The Hill
by R.E. Slater
I began counting my steps as I climbed
our side hill slowly rising steadily ahead
remembering the summers when I had
rolled down its long green grasses or had
jumped across its failing backsides along
the tears in the ground pulling upon its
earthy weight. Remembering flattened
cardboard boxes I used to slide down on
greasy green ice or raced my runner sled
down its steep face into the wetlands lying
far below. Happy days not unlike today
as I carefully measured and remeasured
my steps not wanting to be off in my
count as accuracy was needed this day.
I knew this hill as well as it knew me.
From skeet shooting its top with my dad
and brother to snowmobiling up into its
heavily drifted tops. My last memory was
watching the very first Skylab fly overhead
as a shiny thing reflecting the five o'clock
morning rays. I was headed to bed when
driving home but thought to go out and
wait. A few minutes later it flew overhead
and then I went to bed having stayed up all
night at my senior prom party having left
alone to go home. Not unlike all other past
days and years when I also went home to
fields and stars. Country kids learned to
improvise by looking up into the heavens.
The evening prior I had just graduated.
Only months away September would
find me leaving home to live at a distant
university far from my beloved hill and
its many memories. Youth was gone as
was my grandpa next door having lived
out his days on the old family homestead.
The farm lay fallow and I, as its sixth and
last generation, would not inherit its lowly
fields or wandering fence lines. The aged
barns were used up. So too the rusted
tractors and plows. The dairy herd sold
and fence lines, like their fields, lying in
disrepair. Around lay city encroachment
and like the hill, I and it would become
forgotten things flattened by progress.
I already had known this from a very
young age, which is why I was tracing
my steps again, counting them lest my
earlier memories had failed me as I
stepped upwards along the worn rise.
Trying to find its final height. The last bit.
Before it fell away more steeply then its
earlier length when crossing its topmost
beam. But what I had once thought was its
final height was but a false perception.
For in the ground its real top lay farther
ahead.

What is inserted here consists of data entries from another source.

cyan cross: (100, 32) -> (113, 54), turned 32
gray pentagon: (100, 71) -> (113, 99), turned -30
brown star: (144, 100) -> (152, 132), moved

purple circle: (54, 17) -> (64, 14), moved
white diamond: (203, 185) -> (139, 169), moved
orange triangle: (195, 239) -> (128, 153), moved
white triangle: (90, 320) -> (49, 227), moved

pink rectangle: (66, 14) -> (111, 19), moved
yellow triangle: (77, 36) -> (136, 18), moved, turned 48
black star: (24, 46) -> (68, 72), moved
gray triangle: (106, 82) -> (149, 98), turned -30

Probably a third of the way more
than when first looking. I found this a
great relief and would hold on to these
thoughts for the remainder of my life.
Thus I stepped off my slowing pace anew
to measure for accuracy - not perception.

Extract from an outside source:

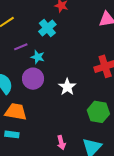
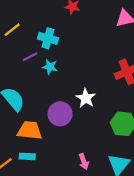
cyan cross: (47, 28) -> (48, 38), moved, turned -30
purple circle: (33, 79) -> (60, 114), moved

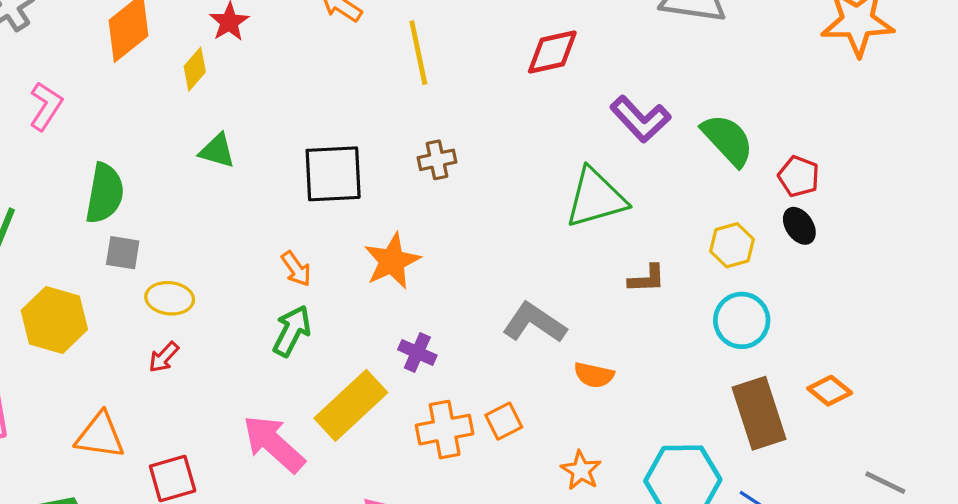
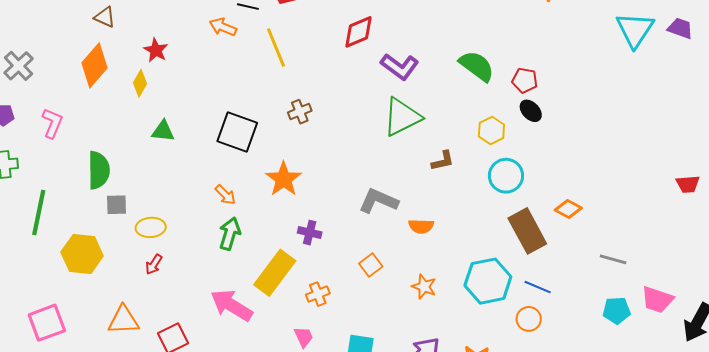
purple L-shape: (640, 119) -> (400, 67), moved
black square: (333, 174) -> (237, 132), turned 33
orange cross: (445, 430) -> (318, 294), moved, size x0.7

And in the measuring was gaining a new
confidence to my initial perceptual dismay.
A sadness I had been holding within too
long as a young boy yet in middle school.
That its distance lay much further ahead of
me then I had once anticipated. And when
finally gaining its top, looking all around in
every direction, I tried to remember every-
thing that my eyes took in. All the changes
the many long years had brought. I saw them
again and remembered. Not even the backside
of the hill could remove those wandering glens
from my heart as it began spinning downwards.
Not for the last time I reminded myself
remember, remember... as I have from
time to time when fearing my journey too
quickly passing. That my youth was but an
interlude to many happy climbs to come on
a bare hill called life rising gracefully ahead.
At times speeding too quickly. At other times
too slowly. Yet life itself rises as it will to both
dreamer and old. It will take many a solitary
trek to step it off completely. To wear away.
And so I have remembered to this day the
vistas, the views, the hopes of all the promises
I had allowed might be, which could be. Even
as I have allowed them now finding myself still
climbing. Still taking each day in stride with all
other previous days prior until I can no longer
roll down life's slopes as I had once climbed
so easily, so carelessly, so eagerly, in distant
summer days past I can only now remember
but faintly with a smile and light step.